For those who have recently started their weight loss journey, don’t be disheartened if you aren’t able to jump right into a Whole30 goal (or something similar). I’ve been on my journey for 7 years, and I’ve just reached the point I needed to be in to be successful. Now, that’s not to say it will take you 7 years, but there are steps that need to be taken to prepare your mind for such a goal.
Rid Your Life of Negative Self-Talk & Mindless Eating
Over the course of this seven years, I have battled negative self-talk (which took a long time to make part of my regular behavior) and worked on ridding my home of processed foods. When I started my journey, my time was invested in research. I have learned A LOT about the body, nutrition, exercise, and how hormones can make or break a goal. Of course, this seven years hasn’t been a non-stop journey. I had a major problem with mindless eating. I read the book French Women Don’t Get Fat, and it really helped me look at my mindless eating. I also started looking at food as “is this worth it,” which helped me just completely cut some things out.
Research and Implement
I have read a number of books on eating plans, and have identified that low carb eating is most effective since the body burns carbs before fat (I want it burning fat!). When I started this journey, I had a major carb dependency. Heller/Heller helped me a lot. I read two of their books, the one I remember the title to is The Carbohydrate Addict’s Diet – The Lifelong Solution to Yo-Yo Dieting. I read Rick Gallop’s book on The Low G. I. Diet. This helped me lose enough weight the right way to get my hormones working correctly, and I was able to get pregnant. My journey got REALLY serious after that. I realized my eating DID have a lot to do with how my body worked or didn’t work. I had always blamed PCOS on my weight gain (and it does contribute but only as part of a cycle), instead of blaming my weight for my PCOS diagnosis. My ability to have a baby totally showed me that what I put in my body was what was MOST important! It could change the diagnosis in a lot of cases.
I have consumed almost everything Lyle McDonald has written on the subject of Training the Obese Beginner. He is totally incredible! I learned more through his blog posts than throughout my entire journey! My most recent change of course was the Whole30 (which totally changed my life) and then continuing with mostly a Paleo way of eating (with some deviation, but not sizable nor consistent). I am reading It Starts With Food by Melissa and Dallas Hartwig (creators of Whole30), which has caused repeated outbursts of “ohhhhhhhhhhhh” and “wooooow I didn’t know that.” Totally awesome book!
Fitness & Accountability
I started keeping a video blog on YouTube (which has been deleted in the midst of a relapse, but I’m going to start another one) of short videos on how I felt after working out with Tony Horton’s Power90 (I really like him) and Chalene Johnson’s Turbo Jam, what I was and wasn’t able to do, which was helpful in keeping me accountable and was encouraging to others. Now, my fitness program is all conclusive. I am a member at Curves where I get cardio, strength training and the accountability of an awesome coach–along with an awesome support group of other ladies pursuing the same goal of great health.

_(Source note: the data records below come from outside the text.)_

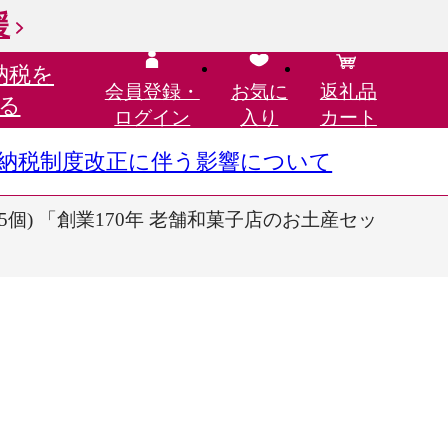
援
納税を
会員登録・
お気に
返礼品
る
ログイン
入り
カート
さと納税制度改正に伴う影響について
個) 「創業170年 老舗和菓子店のお土産セッ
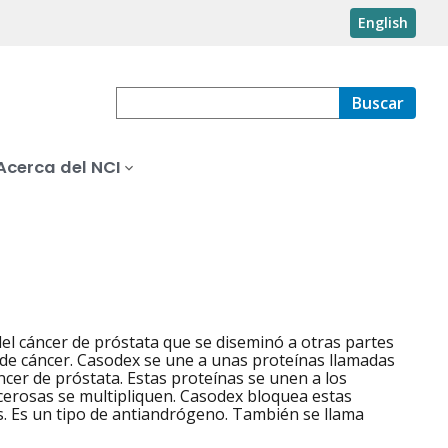
English
Buscar
Acerca del NCI
l cáncer de próstata que se diseminó a otras partes
 de cáncer. Casodex se une a unas proteínas llamadas
cer de próstata. Estas proteínas se unen a los
cerosas se multipliquen. Casodex bloquea estas
as. Es un tipo de antiandrógeno. También se llama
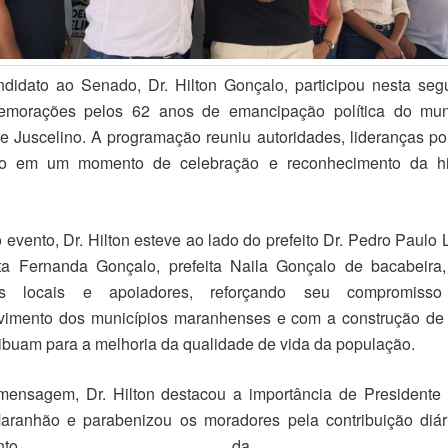
ndidato ao Senado, Dr. Hilton Gonçalo, participou nesta segu
morações pelos 62 anos de emancipação política do mun
e Juscelino. A programação reuniu autoridades, lideranças pol
o em um momento de celebração e reconhecimento da hi
 evento, Dr. Hilton esteve ao lado do prefeito Dr. Pedro Paulo
ita Fernanda Gonçalo, prefeita Naila Gonçalo de bacabeira
ças locais e apoiadores, reforçando seu compromis
vimento dos municípios maranhenses e com a construção de 
ibuam para a melhoria da qualidade de vida da população.
ensagem, Dr. Hilton destacou a importância de Presidente 
aranhão e parabenizou os moradores pela contribuição diár
escimento da cida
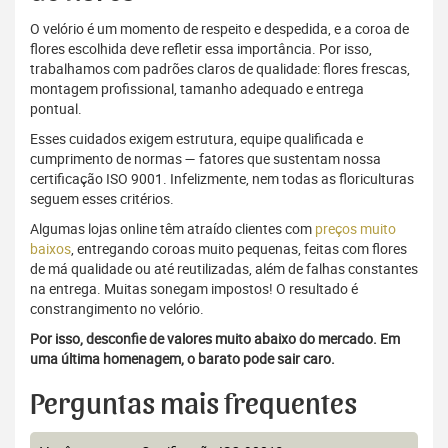
O velório é um momento de respeito e despedida, e a coroa de
flores escolhida deve refletir essa importância. Por isso,
trabalhamos com padrões claros de qualidade: flores frescas,
montagem profissional, tamanho adequado e entrega
pontual.
Esses cuidados exigem estrutura, equipe qualificada e
cumprimento de normas — fatores que sustentam nossa
certificação ISO 9001. Infelizmente, nem todas as floriculturas
seguem esses critérios.
Algumas lojas online têm atraído clientes com
preços muito
baixos
, entregando coroas muito pequenas, feitas com flores
de má qualidade ou até reutilizadas, além de falhas constantes
na entrega. Muitas sonegam impostos! O resultado é
constrangimento no velório.
Por isso, desconfie de valores muito abaixo do mercado. Em
uma última homenagem, o barato pode sair caro.
Perguntas mais frequentes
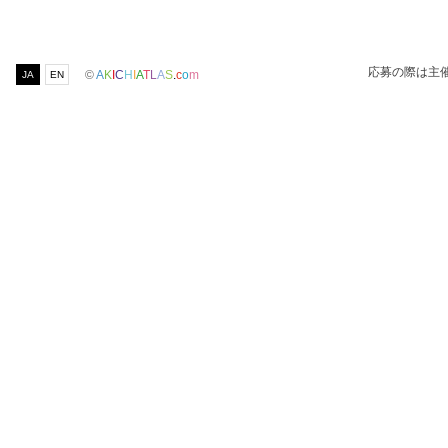
応募の際は主
©
A
K
I
C
H
I
A
T
L
A
S
.
c
o
m
JA
EN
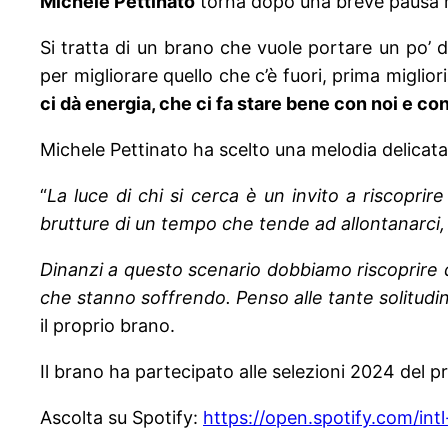
Michele Pettinato
torna dopo una breve pausa m
Si tratta di un brano che vuole portare un po’ d
per migliorare quello che c’è fuori, prima miglio
ci dà energia, che ci fa stare bene con noi e con
Michele Pettinato ha scelto una melodia delicata,
“
La luce di chi si cerca è un invito a riscopr
brutture di un tempo che tende ad allontanarci, 
Dinanzi a questo scenario dobbiamo riscoprire qu
che stanno soffrendo. Penso alle tante solitudini 
il proprio brano.
Il brano ha partecipato alle selezioni 2024 del 
Ascolta su Spotify:
https://open.spotify.com/i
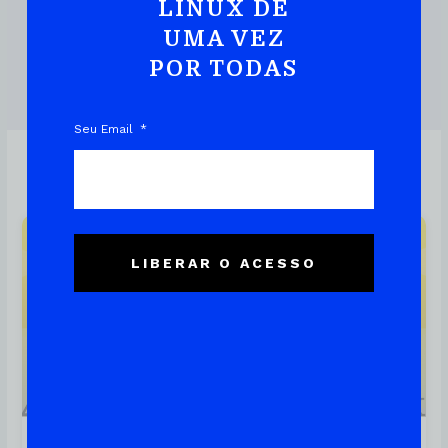
Prática E Rápida
LINUX DE
UMA VEZ
POR TODAS
DOWNLOAD DO EBOOK
Seu Email
Linux
LIBERAR O ACESSO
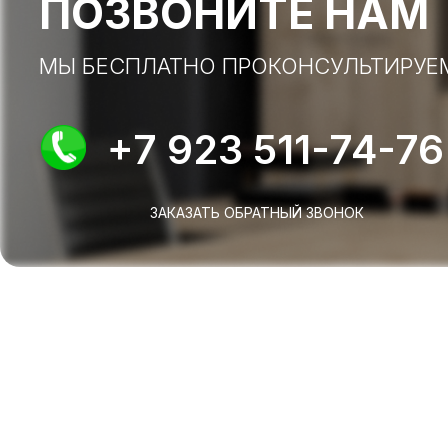
ПОЗВОНИТЕ НАМ
МЫ БЕСПЛАТНО ПРОКОНСУЛЬТИРУЕ
+7 923 511-74-76
ЗАКАЗАТЬ ОБРАТНЫЙ ЗВОНОК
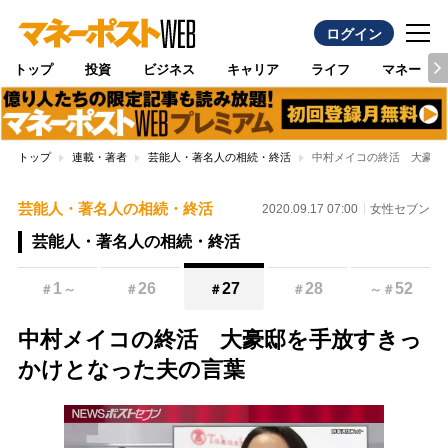
ログイン
トップ
投資
ビジネス
キャリア
ライフ
マネー
トップ
連載・著者
芸能人・著名人の相続・終活
中村メイコの終活 大豪邸
芸能人・著名人の相続・終活
2020.09.17 07:00
女性セブン
芸能人・著名人の相続・終活
1
26
27
28
52
＃
～
＃
＃
＃
～
＃
中村メイコの終活 大豪邸を手放すきっ
かけとなった夫の言葉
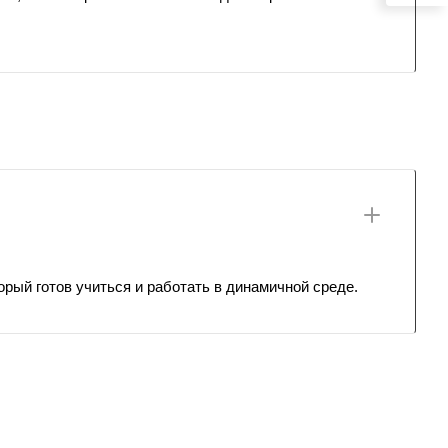
рый готов учиться и работать в динамичной среде.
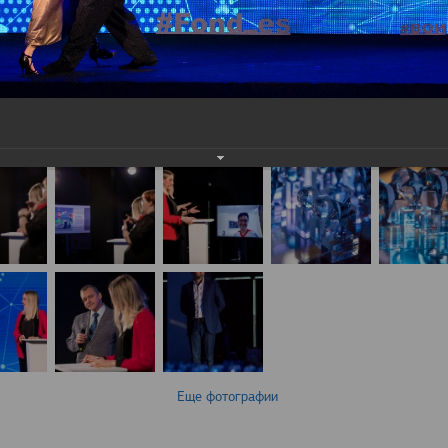
Еще фотографии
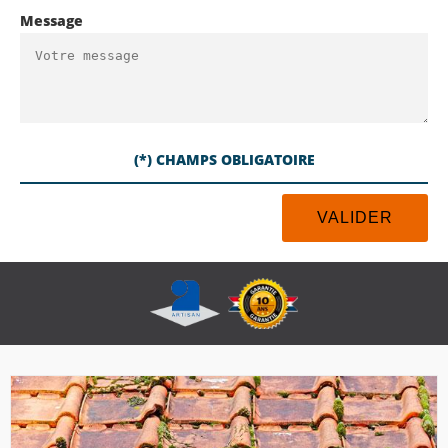
Message
(*) CHAMPS OBLIGATOIRE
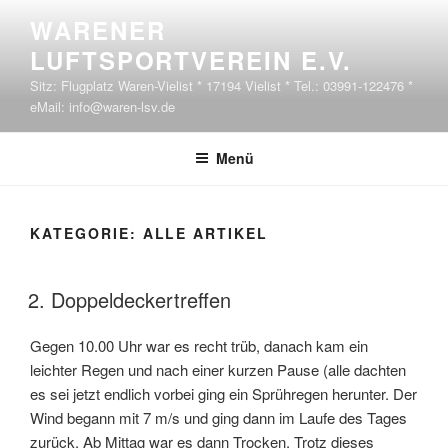
Zum Inhalt springen
WARENER
LUFTSPORTVEREIN E.V.
Sitz: Flugplatz Waren-Vielist * 17194 Vielist * Tel.: 03991-122476 *
eMail: info@waren-lsv.de
Menü
KATEGORIE:
ALLE ARTIKEL
VERÖFFENTLICHT AM
2. Doppeldeckertreffen
Gegen 10.00 Uhr war es recht trüb, danach kam ein
leichter Regen und nach einer kurzen Pause (alle dachten
es sei jetzt endlich vorbei ging ein Sprühregen herunter. Der
Wind begann mit 7 m/s und ging dann im Laufe des Tages
zurück. Ab Mittag war es dann Trocken. Trotz dieses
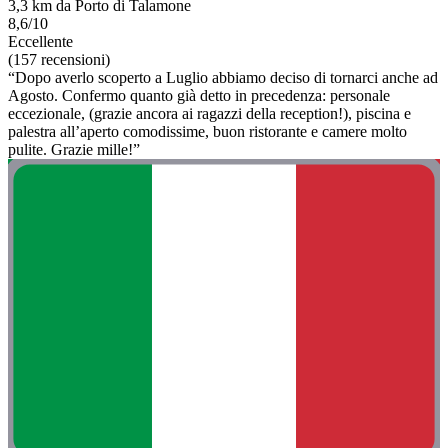
3,3 km da Porto di Talamone
8,6/10
Eccellente
(157 recensioni)
“Dopo averlo scoperto a Luglio abbiamo deciso di tornarci anche ad
Agosto. Confermo quanto già detto in precedenza: personale
eccezionale, (grazie ancora ai ragazzi della reception!), piscina e
palestra all’aperto comodissime, buon ristorante e camere molto
pulite. Grazie mille!”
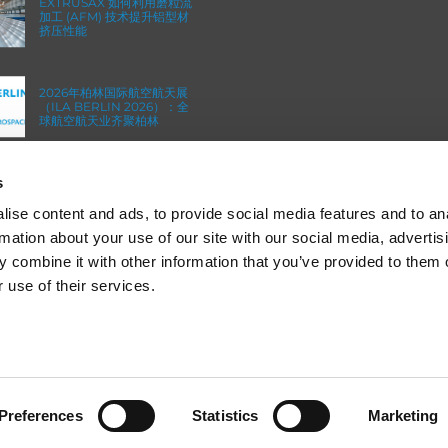
EXTRUSAX 如何利用磨粒流
加工 (AFM) 技术提升铝型材
挤压性能
2026年柏林国际航空航天展
（ILA BERLIN 2026）：全
球航空航天业齐聚柏林
s
ICAM 25：涡轮机械更锐利
的边缘，更强劲的引擎
ise content and ads, to provide social media features and to an
rmation about your use of our site with our social media, advertis
 combine it with other information that you’ve provided to them o
 use of their services.
© 2013-2025 Extrude Hone. All rights reserved.
 to give you the best experience on our website.
Preferences
Statistics
Marketing
备案号：沪
ICP
备
19036063
号
re about which cookies we are using or switch them off in
settings
.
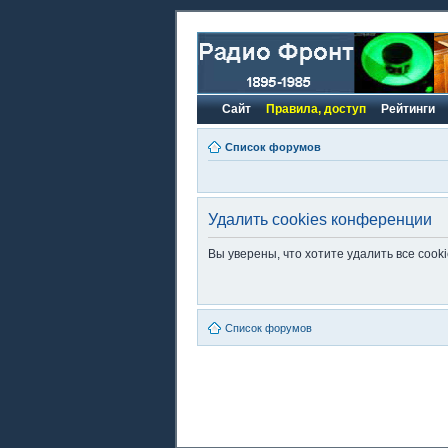
Сайт
Правила, доступ
Рейтинги
Список форумов
Удалить cookies конференции
Вы уверены, что хотите удалить все coo
Список форумов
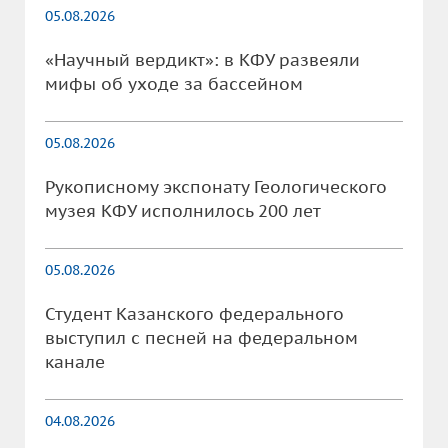
05.08.2026
«Научный вердикт»: в КФУ развеяли
мифы об уходе за бассейном
05.08.2026
Рукописному экспонату Геологического
музея КФУ исполнилось 200 лет
05.08.2026
Студент Казанского федерального
выступил с песней на федеральном
канале
04.08.2026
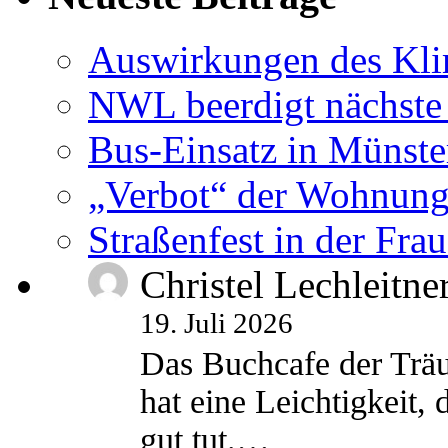
Auswirkungen des Kl
NWL beerdigt nächste
Bus-Einsatz in Münste
„Verbot“ der Wohnung
Straßenfest in der Fra
Christel Lechleitne
19. Juli 2026
Das Buchcafe der Träu
hat eine Leichtigkeit, 
gut tut.…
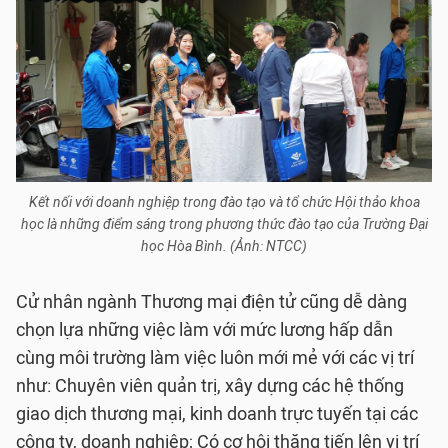
Kết nối với doanh nghiệp trong đào tạo và tổ chức Hội thảo khoa
học là những điểm sáng trong phương thức đào tạo của Trường Đại
học Hòa Bình. (Ảnh: NTCC)
Cử nhân ngành Thương mại điện tử cũng dễ dàng
chọn lựa những việc làm với mức lương hấp dẫn
cùng môi trường làm việc luôn mới mẻ với các vị trí
như: Chuyên viên quản trị, xây dựng các hệ thống
giao dịch thương mại, kinh doanh trực tuyến tại các
công ty, doanh nghiệp; Có cơ hội thăng tiến lên vị trí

Turning Meltdowns into Behavior Modification Plans
This is just an abbreviated version of my journey. There’s been a lot of crying, screaming, cussing, throwing brushes at mirrors in self-hate (I’m just being honest), binging because of clothes not fitting (as if that was going to help at all), did I say crying??? Yeah, it’s not been a fun road, but with each of these meltdowns, I have been able to use my psychology and behavior analysis education/background to talk myself through it. Cool down. Realize that I made choices to get here, which means that I can make choices to get back to where I want to be, and develop a plan for getting there. I realize not everyone has this education and background, which is one reason I’m writing this blog. I’d be happy to help you with a plan if you find you need help. Just comment, and we’ll exchange email addresses.
Plans are just plans, though. They aren’t to be rigid. They should be living, which means that they should change with you as your life changes. As my behavior modification plans for myself began to change to meet the new challenges in my life and as I implemented the new knowledge I had acquired, I started seeing success. I’ve reached goals and blown right past them. I have started making what I have learned a part of my everyday living instead of doing it for only a time and going back to the way I once lived.
Make a Permanent Place for Success
Making a home for success in my life is what I have done. I have always treated it like a visitor in the past. It came and then it would go. I don’t want success to be a visitor. I want to maintain the healthy behaviors that I have learned and implemented. They are here to stay, and now, are also a part of the way I run my home kitchen for my family. Success is a permanent part of my family now!
Have you been able to maintain the healthy behaviors you’ve been trying to add to your life? What has worked for you?